The MAGA Grip and Bipartisan Decay

Marjorie Taylor Greene’s resignation illustrates the complete collapse of independence inside the Republican Party. She stood as one of Trump’s loudest defenders. Her downfall came the moment she stepped out of total alignment with him. The retaliation showed that the party now demands personal obedience, not ideological agreement. Any deviation invites immediate attacks and loss of support.

Thomas Massie stands as a rare exception. His confidence in surviving a primary without Trump’s backing shows that principled candidates can still win on their own strength. Most Republican incumbents lack this insulation. Their careers rest on Trump’s approval. The result is a party held in a tight grip that punishes thought, conscience, and autonomy.

Democrats carry their own corruption behind a polished exterior. Reports involving Hakeem Jeffries and his financial interactions with Jeffrey Epstein reveal a culture that tolerates ethical decay as long as it protects power. The difference is style, not substance. Both parties operate on loyalty systems that serve their machines, not their voters.
State and district politics increase this problem. Red and blue power brokers work together when a candidate threatens established interests. Outsiders face coordinated resistance designed to crush them before they can gain traction.

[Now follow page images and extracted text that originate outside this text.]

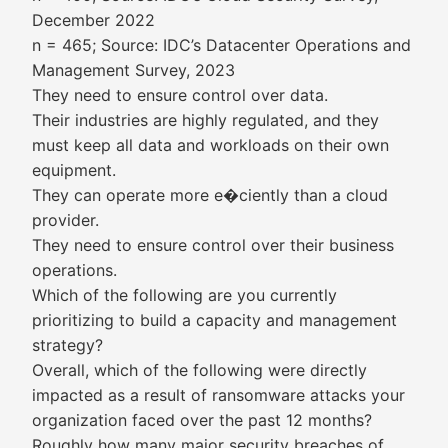
December 2022
n = 465; Source: IDC’s Datacenter Operations and
Management Survey, 2023
They need to ensure control over data.
Their industries are highly regulated, and they
must keep all data and workloads on their own
equipment.
They can operate more e�ciently than a cloud
provider.
They need to ensure control over their business
operations.
Which of the following are you currently
prioritizing to build a capacity and management
strategy?
Overall, which of the following were directly
impacted as a result of ransomware attacks your
organization faced over the past 12 months?
Roughly how many major security breaches of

The question now lands on figures like Vivek Ramaswamy. His entire political identity depends on one endorsement. Trump made him relevant. That dependence places him in a weaker position than Greene or Massie. Any shift in Trump’s favor could end his viability overnight. The lesson is simple. A party that demands submission can never produce independent leadership.

Libertarians can turn this dysfunction into opportunity. The old parties offer obedience, fear, and corruption. A movement built on liberty can offer voters moral independence and political honesty when both machines collapse under their own contradictions.